• **What to do**:
Without changing a single character, write out every record below.

(Page-level text extractions)
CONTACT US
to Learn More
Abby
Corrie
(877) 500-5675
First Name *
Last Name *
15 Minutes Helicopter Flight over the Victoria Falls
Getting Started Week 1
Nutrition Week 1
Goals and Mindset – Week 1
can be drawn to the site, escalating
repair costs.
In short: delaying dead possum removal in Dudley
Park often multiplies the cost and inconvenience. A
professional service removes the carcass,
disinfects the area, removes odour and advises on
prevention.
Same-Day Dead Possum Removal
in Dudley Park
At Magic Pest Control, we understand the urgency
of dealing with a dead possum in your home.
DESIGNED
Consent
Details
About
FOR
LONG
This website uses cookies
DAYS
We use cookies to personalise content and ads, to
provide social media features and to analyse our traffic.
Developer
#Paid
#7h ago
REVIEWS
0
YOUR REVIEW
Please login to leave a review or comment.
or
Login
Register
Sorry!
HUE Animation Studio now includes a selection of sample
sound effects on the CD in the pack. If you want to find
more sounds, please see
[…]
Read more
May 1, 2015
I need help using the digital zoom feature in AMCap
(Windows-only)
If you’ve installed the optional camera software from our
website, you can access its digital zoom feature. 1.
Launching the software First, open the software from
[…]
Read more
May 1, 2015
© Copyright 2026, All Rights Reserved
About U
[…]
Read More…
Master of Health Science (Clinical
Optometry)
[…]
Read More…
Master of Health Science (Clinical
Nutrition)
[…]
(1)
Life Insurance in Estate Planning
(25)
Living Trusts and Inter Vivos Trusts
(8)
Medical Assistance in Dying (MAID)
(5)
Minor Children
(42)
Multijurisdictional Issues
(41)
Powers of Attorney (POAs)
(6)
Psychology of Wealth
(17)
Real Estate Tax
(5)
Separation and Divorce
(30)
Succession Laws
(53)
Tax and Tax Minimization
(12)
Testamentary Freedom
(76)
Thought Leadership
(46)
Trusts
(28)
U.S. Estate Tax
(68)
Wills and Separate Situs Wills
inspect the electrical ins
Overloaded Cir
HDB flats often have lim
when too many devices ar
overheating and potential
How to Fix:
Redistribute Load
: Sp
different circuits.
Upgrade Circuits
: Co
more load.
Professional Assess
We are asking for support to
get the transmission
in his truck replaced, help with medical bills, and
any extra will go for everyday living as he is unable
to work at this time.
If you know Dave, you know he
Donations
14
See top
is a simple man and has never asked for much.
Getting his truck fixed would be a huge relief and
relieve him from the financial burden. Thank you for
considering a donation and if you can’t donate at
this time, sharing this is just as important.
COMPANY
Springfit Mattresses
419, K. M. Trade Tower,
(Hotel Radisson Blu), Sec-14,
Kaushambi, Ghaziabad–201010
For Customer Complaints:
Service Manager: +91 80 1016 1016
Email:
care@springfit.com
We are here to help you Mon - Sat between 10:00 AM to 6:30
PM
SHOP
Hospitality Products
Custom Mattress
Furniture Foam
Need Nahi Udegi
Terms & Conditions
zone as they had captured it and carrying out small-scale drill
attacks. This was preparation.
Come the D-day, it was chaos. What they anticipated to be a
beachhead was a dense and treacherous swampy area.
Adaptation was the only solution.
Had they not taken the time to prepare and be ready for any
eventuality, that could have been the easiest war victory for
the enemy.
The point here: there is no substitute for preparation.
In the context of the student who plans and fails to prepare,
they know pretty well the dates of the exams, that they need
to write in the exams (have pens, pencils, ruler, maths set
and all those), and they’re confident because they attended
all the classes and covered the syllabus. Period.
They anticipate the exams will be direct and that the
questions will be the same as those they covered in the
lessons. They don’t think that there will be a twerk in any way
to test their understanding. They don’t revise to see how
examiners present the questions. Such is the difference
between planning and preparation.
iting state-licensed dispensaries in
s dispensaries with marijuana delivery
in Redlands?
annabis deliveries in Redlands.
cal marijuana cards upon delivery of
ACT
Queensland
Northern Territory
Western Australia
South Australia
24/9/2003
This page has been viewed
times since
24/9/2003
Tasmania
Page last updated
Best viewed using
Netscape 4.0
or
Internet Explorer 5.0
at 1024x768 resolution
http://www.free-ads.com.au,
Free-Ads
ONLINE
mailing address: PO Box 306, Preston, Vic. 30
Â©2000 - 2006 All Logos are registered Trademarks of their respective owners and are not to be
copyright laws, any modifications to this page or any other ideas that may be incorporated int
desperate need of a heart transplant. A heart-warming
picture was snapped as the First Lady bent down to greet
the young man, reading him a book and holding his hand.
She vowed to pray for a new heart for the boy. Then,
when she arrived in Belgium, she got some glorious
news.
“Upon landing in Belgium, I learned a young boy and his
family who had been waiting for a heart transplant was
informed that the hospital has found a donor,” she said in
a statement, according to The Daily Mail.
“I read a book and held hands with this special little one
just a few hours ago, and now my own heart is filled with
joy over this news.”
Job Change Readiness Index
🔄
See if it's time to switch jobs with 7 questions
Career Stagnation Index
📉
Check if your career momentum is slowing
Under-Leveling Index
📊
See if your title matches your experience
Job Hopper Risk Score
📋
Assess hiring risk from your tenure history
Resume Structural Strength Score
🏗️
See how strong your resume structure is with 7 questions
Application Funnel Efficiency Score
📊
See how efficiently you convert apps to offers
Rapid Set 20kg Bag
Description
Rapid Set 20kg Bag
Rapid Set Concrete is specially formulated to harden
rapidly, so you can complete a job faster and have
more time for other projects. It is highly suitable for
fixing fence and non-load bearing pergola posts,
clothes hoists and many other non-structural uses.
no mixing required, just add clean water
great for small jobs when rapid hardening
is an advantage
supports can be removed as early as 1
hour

• **Response for this exercise**:
CONTACT US
to Learn More
Abby
Corrie
(877) 500-5675
First Name *
Last Name *
15 Minutes Helicopter Flight over the Victoria Falls
Getting Started Week 1
Nutrition Week 1
Goals and Mindset – Week 1
can be drawn to the site, escalating
repair costs.
In short: delaying dead possum removal in Dudley
Park often multiplies the cost and inconvenience. A
professional service removes the carcass,
disinfects the area, removes odour and advises on
prevention.
Same-Day Dead Possum Removal
in Dudley Park
At Magic Pest Control, we understand the urgency
of dealing with a dead possum in your home.
DESIGNED
Consent
Details
About
FOR
LONG
This website uses cookies
DAYS
We use cookies to personalise content and ads, to
provide social media features and to analyse our traffic.
Developer
#Paid
#7h ago
REVIEWS
0
YOUR REVIEW
Please login to leave a review or comment.
or
Login
Register
Sorry!
HUE Animation Studio now includes a selection of sample
sound effects on the CD in the pack. If you want to find
more sounds, please see
[…]
Read more
May 1, 2015
I need help using the digital zoom feature in AMCap
(Windows-only)
If you’ve installed the optional camera software from our
website, you can access its digital zoom feature. 1.
Launching the software First, open the software from
[…]
Read more
May 1, 2015
© Copyright 2026, All Rights Reserved
About U
[…]
Read More…
Master of Health Science (Clinical
Optometry)
[…]
Read More…
Master of Health Science (Clinical
Nutrition)
[…]
(1)
Life Insurance in Estate Planning
(25)
Living Trusts and Inter Vivos Trusts
(8)
Medical Assistance in Dying (MAID)
(5)
Minor Children
(42)
Multijurisdictional Issues
(41)
Powers of Attorney (POAs)
(6)
Psychology of Wealth
(17)
Real Estate Tax
(5)
Separation and Divorce
(30)
Succession Laws
(53)
Tax and Tax Minimization
(12)
Testamentary Freedom
(76)
Thought Leadership
(46)
Trusts
(28)
U.S. Estate Tax
(68)
Wills and Separate Situs Wills
inspect the electrical ins
Overloaded Cir
HDB flats often have lim
when too many devices ar
overheating and potential
How to Fix:
Redistribute Load
: Sp
different circuits.
Upgrade Circuits
: Co
more load.
Professional Assess
We are asking for support to
get the transmission
in his truck replaced, help with medical bills, and
any extra will go for everyday living as he is unable
to work at this time.
If you know Dave, you know he
Donations
14
See top
is a simple man and has never asked for much.
Getting his truck fixed would be a huge relief and
relieve him from the financial burden. Thank you for
considering a donation and if you can’t donate at
this time, sharing this is just as important.
COMPANY
Springfit Mattresses
419, K. M. Trade Tower,
(Hotel Radisson Blu), Sec-14,
Kaushambi, Ghaziabad–201010
For Customer Complaints:
Service Manager: +91 80 1016 1016
Email:
care@springfit.com
We are here to help you Mon - Sat between 10:00 AM to 6:30
PM
SHOP
Hospitality Products
Custom Mattress
Furniture Foam
Need Nahi Udegi
Terms & Conditions
zone as they had captured it and carrying out small-scale drill
attacks. This was preparation.
Come the D-day, it was chaos. What they anticipated to be a
beachhead was a dense and treacherous swampy area.
Adaptation was the only solution.
Had they not taken the time to prepare and be ready for any
eventuality, that could have been the easiest war victory for
the enemy.
The point here: there is no substitute for preparation.
In the context of the student who plans and fails to prepare,
they know pretty well the dates of the exams, that they need
to write in the exams (have pens, pencils, ruler, maths set
and all those), and they’re confident because they attended
all the classes and covered the syllabus. Period.
They anticipate the exams will be direct and that the
questions will be the same as those they covered in the
lessons. They don’t think that there will be a twerk in any way
to test their understanding. They don’t revise to see how
examiners present the questions. Such is the difference
between planning and preparation.
iting state-licensed dispensaries in
s dispensaries with marijuana delivery
in Redlands?
annabis deliveries in Redlands.
cal marijuana cards upon delivery of
ACT
Queensland
Northern Territory
Western Australia
South Australia
24/9/2003
This page has been viewed
times since
24/9/2003
Tasmania
Page last updated
Best viewed using
Netscape 4.0
or
Internet Explorer 5.0
at 1024x768 resolution
http://www.free-ads.com.au,
Free-Ads
ONLINE
mailing address: PO Box 306, Preston, Vic. 30
Â©2000 - 2006 All Logos are registered Trademarks of their respective owners and are not to be
copyright laws, any modifications to this page or any other ideas that may be incorporated int
desperate need of a heart transplant. A heart-warming
picture was snapped as the First Lady bent down to greet
the young man, reading him a book and holding his hand.
She vowed to pray for a new heart for the boy. Then,
when she arrived in Belgium, she got some glorious
news.
“Upon landing in Belgium, I learned a young boy and his
family who had been waiting for a heart transplant was
informed that the hospital has found a donor,” she said in
a statement, according to The Daily Mail.
“I read a book and held hands with this special little one
just a few hours ago, and now my own heart is filled with
joy over this news.”
Job Change Readiness Index
🔄
See if it's time to switch jobs with 7 questions
Career Stagnation Index
📉
Check if your career momentum is slowing
Under-Leveling Index
📊
See if your title matches your experience
Job Hopper Risk Score
📋
Assess hiring risk from your tenure history
Resume Structural Strength Score
🏗️
See how strong your resume structure is with 7 questions
Application Funnel Efficiency Score
📊
See how efficiently you convert apps to offers
Rapid Set 20kg Bag
Description
Rapid Set 20kg Bag
Rapid Set Concrete is specially formulated to harden
rapidly, so you can complete a job faster and have
more time for other projects. It is highly suitable for
fixing fence and non-load bearing pergola posts,
clothes hoists and many other non-structural uses.
no mixing required, just add clean water
great for small jobs when rapid hardening
is an advantage
supports can be removed as early as 1
hour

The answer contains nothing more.